Nos Estados Unidos foi determinada a relação entre as abelhas e o vírus israelense da paralisia aguda, assim como na Espanha, onde o parasita nosema ceranae foi responsabilizado pelo desaparecimento das abelhas.

No Chile, um estudo realizado pela Universidade Técnica Federico Santa Maria em 2012 descobriu produtos cancerígenos no pólen de pelo menos 70% das amostras de colmeias da região de O’Higgins, a uma hora ao sul de Santiago.

Uma só abelha melífera, a que leva mel, visita normalmente sete mil flores em um dia. Para produzir um quilo de mel, este inseto deve polinizar quatro milhões de flores.

Mel em números

Segundo os dados da Plataforma Intergovernamental Científica-legislação sobre Diversidade Biológica e Serviço dos Ecossistemas (IPBES), uma ONG que trabalha junto com as Nações Unidas, 81 milhões de colmeias produzem 1,6 milhão de toneladas de mel em nível mundial.

Este número representa um terço do mel comercializado no planeta.

Apesar do número de colmeias terem aumentando nos últimos 50 anos, o IPBES adverte que elas diminuíram em países da Europa e da América do Norte.

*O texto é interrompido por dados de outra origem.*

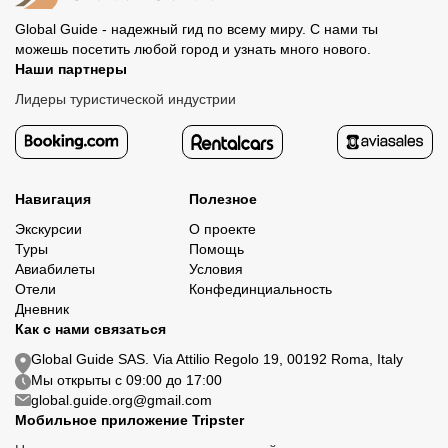
Global Guide - надежный гид по всему миру. С нами ты
можешь посетить любой город и узнать много нового.
Наши партнеры
Лидеры туристической индустрии
Навигация
Полезное
Экскурсии
О проекте
Туры
Помощь
Авиабилеты
Условия
Отели
Конфединциальность
Дневник
Как с нами связаться
Global Guide SAS. Via Attilio Regolo 19, 00192 Roma, Italy
Мы открыты с 09:00 до 17:00
global.guide.org@gmail.com
Мобильное приложение Tripster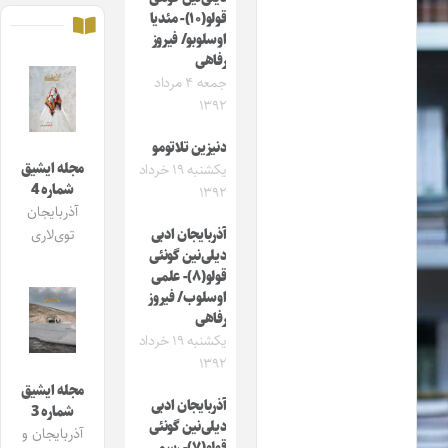
قولو(۱۰)- مئدیا
اوسلوبو/ فیروز
رفاهی
جمعه ۴ مرداد
۱۳۹۲
دنیزین تلاتومو
مجله ایشیق
یکشنبه ۱۹ خرداد
شماره 4
۱۳۹۲
آذربایجان
آذربایجان ادبی
توی‌لاری
دیلی‌نین گونئی
قولو(۸)- علمی
اوسلوب/ فیروز
رفاهی
یکشنبه ۱۹ خرداد
۱۳۹۲
مجله ایشیق
آذربایجان ادبی
شماره 3
دیلی‌نین گونئی
آذربایجان و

“Antigamente em uma colmeia se tirava 25 a 30 quilos de mel. Hoje essa quantidade em uma colmeia é muito rara. 2016 será um ano ruim no Chile porque não houve chuva suficiente para a floração, o que foi causado pela mudança climática”, destacou Patrício Larrabe.

O presidente da Rede Nacional Apícola do Chile, Misael Cuevas afirmou a Efe que o panorama não é catastrófico mas é um tema de preocupação.

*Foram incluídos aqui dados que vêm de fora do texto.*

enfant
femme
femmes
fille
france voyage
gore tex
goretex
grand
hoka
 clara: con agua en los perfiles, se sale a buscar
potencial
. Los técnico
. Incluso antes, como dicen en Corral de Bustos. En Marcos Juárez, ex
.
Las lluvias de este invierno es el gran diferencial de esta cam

“Estamos em um panorama diferente, muito mais complexo, mas acredito que há uma crise das abelhas e os polinizadores em geral. O aumento da mortalidade das abelhas é multifatorial: provocado pela utilização de pesticidas, parasitas próprios das abelhas, pela redução dos espaços e pelo aumento da monocultura”, detalhou.

Cuevas acrescentou que hoje a apicultura tem que ser trabalhada da mesma forma de um grupo pecuário. “Nossas abelhas são nossa gado, portanto temos que ter um plano de trabalho e cumpri-lo dia a dia”.

“Sem abelhas seria impossível alcançar o objetivo principal da FAO: um mundo sem fome”, enfatizou José Graziano da Silva, alertando que por causa da mudança climática e da ação humana, as abelhas, apesar de serem as guardiães de nosso ecossistema, correm a cada dia mais o risco de desaparecer.